■ **EXERCISE DIRECTIONS**: No image is to be carried over; reproduce the rest of the listing word for word.

****

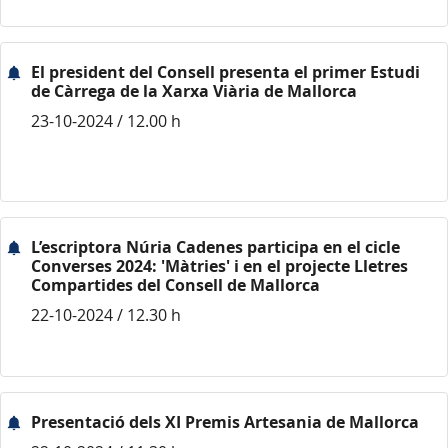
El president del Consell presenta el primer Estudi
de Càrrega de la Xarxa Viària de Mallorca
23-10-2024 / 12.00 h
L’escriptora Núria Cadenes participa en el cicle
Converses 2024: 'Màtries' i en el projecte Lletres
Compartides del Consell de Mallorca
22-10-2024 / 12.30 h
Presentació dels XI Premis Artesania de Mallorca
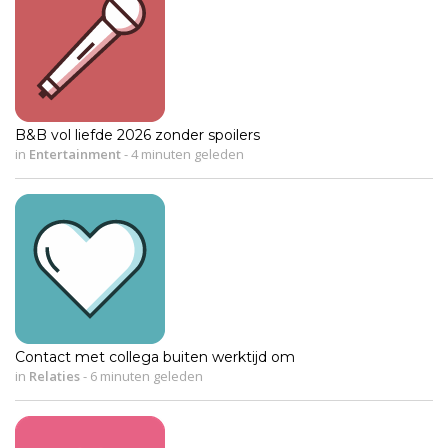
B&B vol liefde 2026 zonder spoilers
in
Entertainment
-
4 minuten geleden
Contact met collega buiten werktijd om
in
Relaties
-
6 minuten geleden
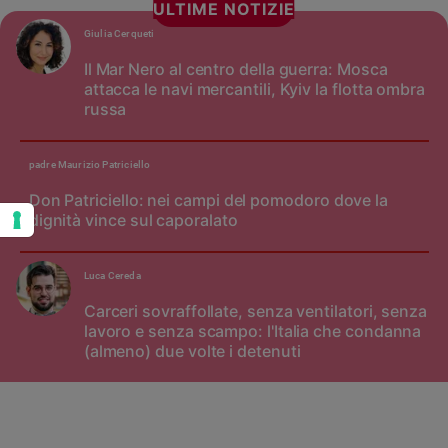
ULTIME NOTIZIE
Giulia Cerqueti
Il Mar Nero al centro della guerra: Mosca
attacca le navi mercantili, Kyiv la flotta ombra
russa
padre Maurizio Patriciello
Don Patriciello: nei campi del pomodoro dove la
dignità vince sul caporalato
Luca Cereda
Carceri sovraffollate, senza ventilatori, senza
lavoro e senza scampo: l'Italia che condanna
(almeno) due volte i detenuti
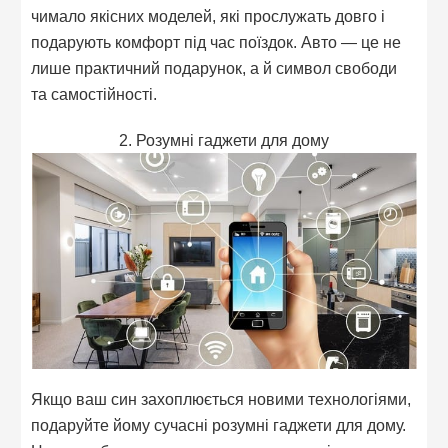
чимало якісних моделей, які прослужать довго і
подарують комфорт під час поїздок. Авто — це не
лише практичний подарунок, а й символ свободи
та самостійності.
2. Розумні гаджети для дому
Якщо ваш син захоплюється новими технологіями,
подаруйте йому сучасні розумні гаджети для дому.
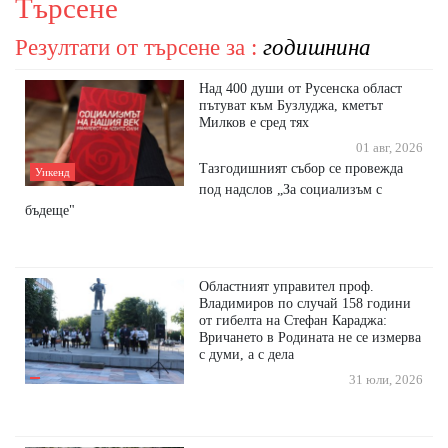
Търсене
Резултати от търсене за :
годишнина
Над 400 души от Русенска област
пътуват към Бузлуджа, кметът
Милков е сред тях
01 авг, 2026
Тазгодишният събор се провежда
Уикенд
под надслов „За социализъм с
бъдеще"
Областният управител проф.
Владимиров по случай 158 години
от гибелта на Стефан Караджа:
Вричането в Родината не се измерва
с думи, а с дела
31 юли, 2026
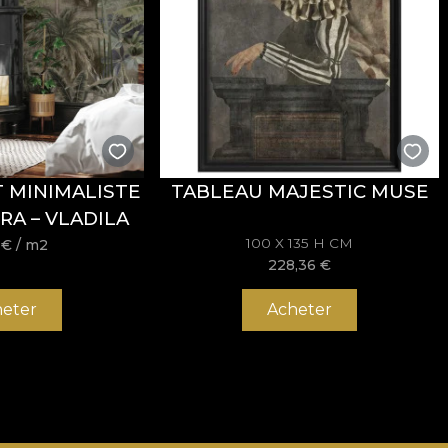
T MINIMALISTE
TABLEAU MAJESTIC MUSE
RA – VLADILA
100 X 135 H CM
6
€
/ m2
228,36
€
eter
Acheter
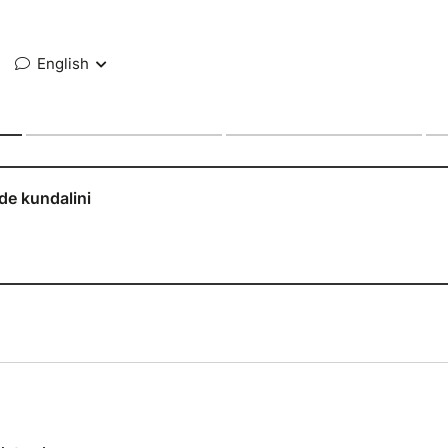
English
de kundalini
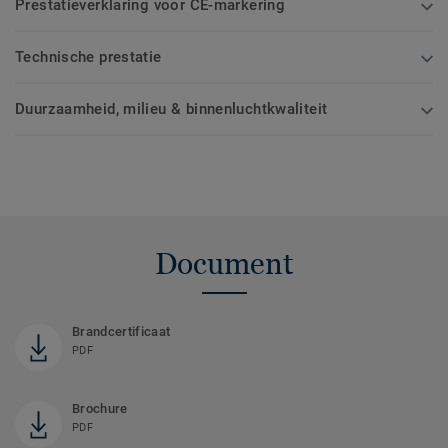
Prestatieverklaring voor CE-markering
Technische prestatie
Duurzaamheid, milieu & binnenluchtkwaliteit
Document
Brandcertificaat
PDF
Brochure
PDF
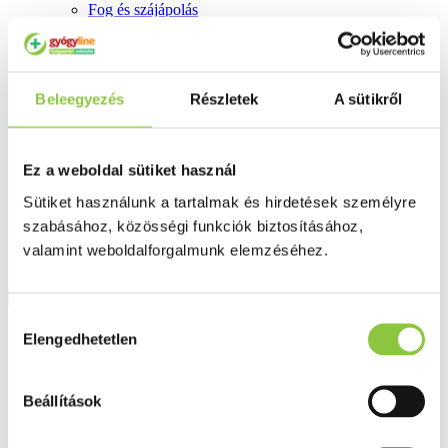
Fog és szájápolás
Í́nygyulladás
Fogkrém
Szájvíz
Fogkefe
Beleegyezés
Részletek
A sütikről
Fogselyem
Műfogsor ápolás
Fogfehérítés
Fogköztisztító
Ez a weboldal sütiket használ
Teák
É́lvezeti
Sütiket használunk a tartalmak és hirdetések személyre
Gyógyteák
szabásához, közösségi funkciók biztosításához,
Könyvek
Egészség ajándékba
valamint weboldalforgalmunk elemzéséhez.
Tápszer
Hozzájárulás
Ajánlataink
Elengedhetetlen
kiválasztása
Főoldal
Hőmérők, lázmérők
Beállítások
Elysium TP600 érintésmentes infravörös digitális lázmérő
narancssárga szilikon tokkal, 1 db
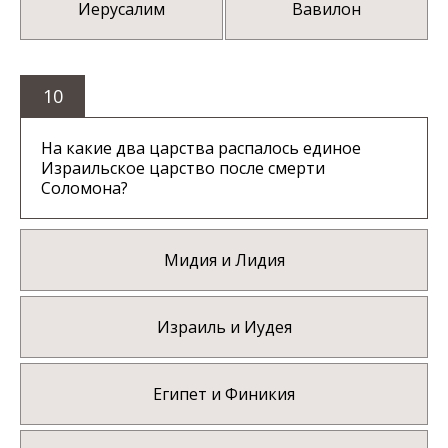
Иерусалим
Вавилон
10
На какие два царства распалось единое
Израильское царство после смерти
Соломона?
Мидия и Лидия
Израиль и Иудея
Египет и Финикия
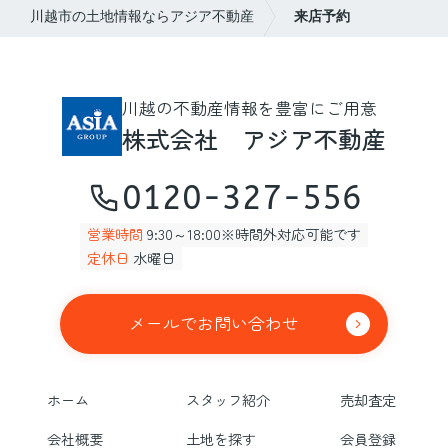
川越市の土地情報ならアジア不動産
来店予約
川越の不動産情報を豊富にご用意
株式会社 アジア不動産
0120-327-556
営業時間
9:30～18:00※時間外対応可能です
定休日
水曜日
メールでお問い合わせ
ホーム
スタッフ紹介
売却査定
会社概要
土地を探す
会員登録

****

■ **SOLUTION TO THIS EXERCISE**:
El president del Consell presenta el primer Estudi
de Càrrega de la Xarxa Viària de Mallorca
23-10-2024 / 12.00 h
L’escriptora Núria Cadenes participa en el cicle
Converses 2024: 'Màtries' i en el projecte Lletres
Compartides del Consell de Mallorca
22-10-2024 / 12.30 h
Presentació dels XI Premis Artesania de Mallorca
B&B vol liefde 2026 zonder spoilers
in
Entertainment
-
4 minuten geleden
Contact met collega buiten werktijd om
in
Relaties
-
6 minuten geleden
ULTIME NOTIZIE
Giulia Cerqueti
Il Mar Nero al centro della guerra: Mosca
attacca le navi mercantili, Kyiv la flotta ombra
russa
padre Maurizio Patriciello
Don Patriciello: nei campi del pomodoro dove la
dignità vince sul caporalato
Luca Cereda
Carceri sovraffollate, senza ventilatori, senza
lavoro e senza scampo: l'Italia che condanna
(almeno) due volte i detenuti
чимало якісних моделей, які прослужать довго і
подарують комфорт під час поїздок. Авто — це не
лише практичний подарунок, а й символ свободи
та самостійності.
2. Розумні гаджети для дому
Якщо ваш син захоплюється новими технологіями,
подаруйте йому сучасні розумні гаджети для дому.
Търсене
Резултати от търсене за :
годишнина
Над 400 души от Русенска област
пътуват към Бузлуджа, кметът
Милков е сред тях
01 авг, 2026
Тазгодишният събор се провежда
Уикенд
под надслов „За социализъм с
бъдеще"
Областният управител проф.
Владимиров по случай 158 години
от гибелта на Стефан Караджа:
Вричането в Родината не се измерва
с думи, а с дела
31 юли, 2026
T MINIMALISTE
TABLEAU MAJESTIC MUSE
RA – VLADILA
100 X 135 H CM
6
€
/ m2
228,36
€
eter
Acheter
English
de kundalini
Prestatieverklaring voor CE-markering
Technische prestatie
Duurzaamheid, milieu & binnenluchtkwaliteit
Document
Brandcertificaat
PDF
Brochure
PDF
Fog és szájápolás
Í́nygyulladás
Fogkrém
Szájvíz
Fogkefe
Beleegyezés
Részletek
A sütikről
Fogselyem
Műfogsor ápolás
Fogfehérítés
Fogköztisztító
Ez a weboldal sütiket használ
Teák
É́lvezeti
Sütiket használunk a tartalmak és hirdetések személyre
Gyógyteák
szabásához, közösségi funkciók biztosításához,
Könyvek
Egészség ajándékba
valamint weboldalforgalmunk elemzéséhez.
Tápszer
Hozzájárulás
Ajánlataink
Elengedhetetlen
kiválasztása
Főoldal
Hőmérők, lázmérők
Beállítások
Elysium TP600 érintésmentes infravörös digitális lázmérő
narancssárga szilikon tokkal, 1 db
Иерусалим
Вавилон
10
На какие два царства распалось единое
Израильское царство после смерти
Соломона?
Мидия и Лидия
Израиль и Иудея
Египет и Финикия
川越市の土地情報ならアジア不動産
来店予約
川越の不動産情報を豊富にご用意
株式会社 アジア不動産
0120-327-556
営業時間
9:30～18:00※時間外対応可能です
定休日
水曜日
メールでお問い合わせ
ホーム
スタッフ紹介
売却査定
会社概要
土地を探す
会員登録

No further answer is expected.